E observou uma foto em especial; Ela e Anthony, deitados, encostados em uma árvore.
— Essa foto ficou muito bonita – comentou, notando o olhar amoroso e protetor que ela própria com 17 anos, dentro do seu corpo, tinha sobre o filho.
— Sim, você se encantou por ele, desde o primeiro momento – comentou, sorrindo – E é claro, também não conseguiu resistir a mim – completou orgulhoso, sorrindo maliciosamente.
— Draco, eu estou com medo – confessou – Estou com medo, do que vai acontecer comigo no passado e com receio que a gente chegue a não acontecer no passado – completou com lágrimas já escorrendo por seus olhos.
O sonserino entendia o medo dela e também temia isso.
— Vai ficar tudo bem, amor – comentou – Você vai dar um jeito – comentou confiante – Você sempre dá um jeito – completou a abraçando forte, lutando contra as lágrimas também.

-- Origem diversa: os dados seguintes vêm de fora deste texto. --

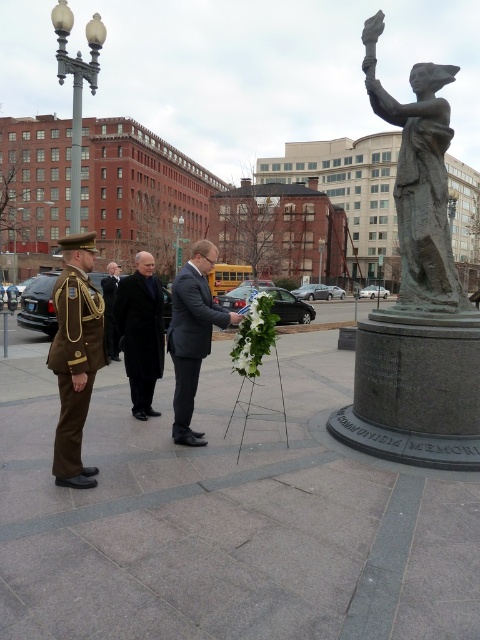 Can you confirm if dark gray wool coat at center is shorter than dark brown uniform at left?

In fact, dark gray wool coat at center may be taller than dark brown uniform at left.

Who is more forward, (140, 332) or (112, 332)?

Point (140, 332)

Locate an element on the screen. Image resolution: width=480 pixels, height=640 pixels. dark gray wool coat at center is located at coordinates (141, 332).

The width and height of the screenshot is (480, 640). What do you see at coordinates (192, 333) in the screenshot? I see `matte black suit at center` at bounding box center [192, 333].

Does matte black suit at center appear under dark brown uniform at left?

No.

Find the location of a particular element. matte black suit at center is located at coordinates (192, 333).

Which is more to the left, bronze statue at right or dark gray wool coat at center?

Positioned to the left is dark gray wool coat at center.

Who is more forward, (450, 285) or (141, 298)?

Point (450, 285) is in front.

The image size is (480, 640). Find the location of `bronze statue at right`. bronze statue at right is located at coordinates (420, 180).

Seu futuro, agora nesse momento, estava nas mãos de Hermione. Só ela poderia decidir se iria procura-lo e lutar por ele. Agora era a hora de Hermione Granger tentar conquista-lo.
E Merlin, ele implorava para ele, próprio do passado, ceder e se render ao amor que sempre nutriu pela castanha. Ele precisava ceder pelo seu próprio bem e por causa da sua felicidade.
– Ohh, Merlin, por que eu fui fazer aquele pedido idiota – se culpou, chorando ainda mais enquanto temia por seu futuro ao lado do marido e do filho. – Só espero que não seja tão difícil conquista-lo, Malfoy – comentou, limpando as lágrimas.
— Bom, pelo menos, eu não vou tentar lhe dar um soco, quando você me elogiar – brincou, relembrando o primeiro elogio que fez a castanha, quando a reencontrou na cafeteria.
— Ora, você me elogiou, perguntando o que eu tinha feito com meus cabelos de vassouras, Malfoy – brincou, se aconchegando contra ele – Ela vai conseguir conquista-lo, tenho certeza disso – comentou confiante, analisando seu anel de casamento.
— Fico feliz que esteja tão confiante. Mas afinal, de onde vem tanta confiança, Sra. Malfoy? – perguntou curioso.
— Por que, ela percebeu que seu coração é nosso, por mais que você tente negar – comentou, colocando a mão no peito dele – E segundo motivo; Hermione Malfoy é muito sexy de se pronunciar – completou, sorrindo, quando ele ficou por cima dela, olhando-a fixamente.
— Concordo plenamente com isso; senhora Malfoy – concordou, beijando-a nos lábios, e em meio ao beijo, ambos se declararam, enquanto se entreolhavam nos olhos.
— Eu te amo – disseram juntos, voltando a se beijar apaixonadamente, torcendo nos seus pensamentos que Hermione do passado, conseguisse domar o Bad Boy do mundo Bruxo; Draco Malfoy.
Ela precisava conquista-lo, para que o futuro deles, acontecesse, como aconteceu.